Not all vegetable dishes are vegetarian
You might think you’re in safe territory looking at the vegetable section of the menu in a restaurant, but a lot of seemingly meat-free dishes are cooked in meat, or served with meat sauce or mince meat on top. Because apparently restaurant owners don’t want vegetarians to have nice things.
Everyone orders meat dishes “for the table” then suggests you all split the bill
You didn’t eat those chicken wings or loaded nachos, but you best believe you’ll be paying for them. Meanwhile, everyone else helped themselves to the one dish you did order – which, being meat-free, also happened to be the cheapest item on the menu. By the end of the meal, you can expect to be out of pocket, and still hungry.

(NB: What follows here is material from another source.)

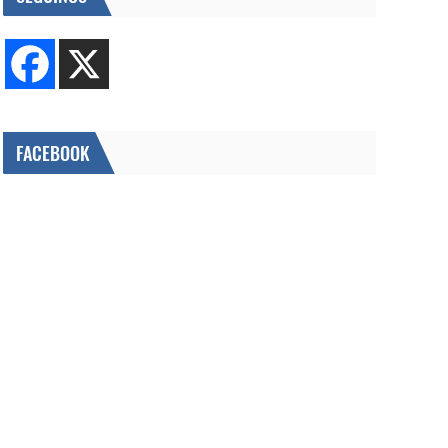
FACEBOOK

People think you eat nothing but salad
A lot of people assume vegetarians are clean eaters who live on nothing but kale and quinoa. And while no doubt that’s true of some vegetarians, there’s no rule that says you can’t enjoy comfort food just because you don’t eat meat - if being vegetarian meant giving up bread, you can rest assured I would not be one. What’s more, not everyone chooses to be vegetarian for health reasons; for some, it may be environmental, for others, ethical, and others still, merely personal taste.
People assume you’re trying to convert them to vegetarianism
Vegetarians really aren’t evangelical about their meat-free lifestyles. But anyone would think we go around knocking on doors asking people if they’ve heard the good news, given how defensive some meat-eaters become at the mere mention of vegetarianism. What people choose to put, or not put, into their bodies is their own choice, and while they shouldn’t have to justify that choice, they shouldn’t attempt to push it onto others either.

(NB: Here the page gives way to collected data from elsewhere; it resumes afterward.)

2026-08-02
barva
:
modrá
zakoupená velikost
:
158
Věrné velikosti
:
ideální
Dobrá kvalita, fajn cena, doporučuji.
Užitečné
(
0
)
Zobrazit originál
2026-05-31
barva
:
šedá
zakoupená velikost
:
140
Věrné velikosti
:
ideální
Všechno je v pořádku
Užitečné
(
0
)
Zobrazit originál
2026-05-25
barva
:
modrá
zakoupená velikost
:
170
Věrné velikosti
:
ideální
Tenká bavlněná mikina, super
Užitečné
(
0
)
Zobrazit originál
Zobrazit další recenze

Everyone suddenly becomes a health expert
One thing meat-eaters love to tell vegetarians is that they aren’t getting enough protein. While we appreciate their “concern”, there is no reason why that would be the case, given that there are plenty of meat-free sources of protein, including tofu, grains, lentils, beans, pulses, nuts, seeds, and fruits and vegetables. And while we’re normally too polite to say it, there’s a good chance that many meat-eaters are actually getting too much protein. Protein should only make up around 10 per cent of your daily calorie intake, but in most modern diets, it accounts for around 16 per cent. So let’s just assume that we’re all getting enough protein - vegetarians included - until told otherwise by a medical professional.

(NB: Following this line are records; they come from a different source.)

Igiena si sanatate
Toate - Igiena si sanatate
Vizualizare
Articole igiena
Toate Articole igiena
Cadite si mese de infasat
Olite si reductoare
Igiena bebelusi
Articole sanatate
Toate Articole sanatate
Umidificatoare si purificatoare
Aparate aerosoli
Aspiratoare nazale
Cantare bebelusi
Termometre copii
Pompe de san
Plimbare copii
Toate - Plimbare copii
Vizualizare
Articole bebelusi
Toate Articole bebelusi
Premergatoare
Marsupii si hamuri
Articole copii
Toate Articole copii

You’re always the difficult one
Sometimes it feels as if everyone has to go out of their way to accommodate your eating habits. Perhaps your friends want to try that new seafood restaurant, but as it doesn’t serve anything that you can eat, they can’t go. This can be both embarassing and guilt-inducing; no one likes feeling like a nuisance. But given the popularity of vegetarianism these days, the onus is really on eateries to offer at least one veggie option; they’re not only losing vegetarian customers, but their loyal, meat-eating friends, too.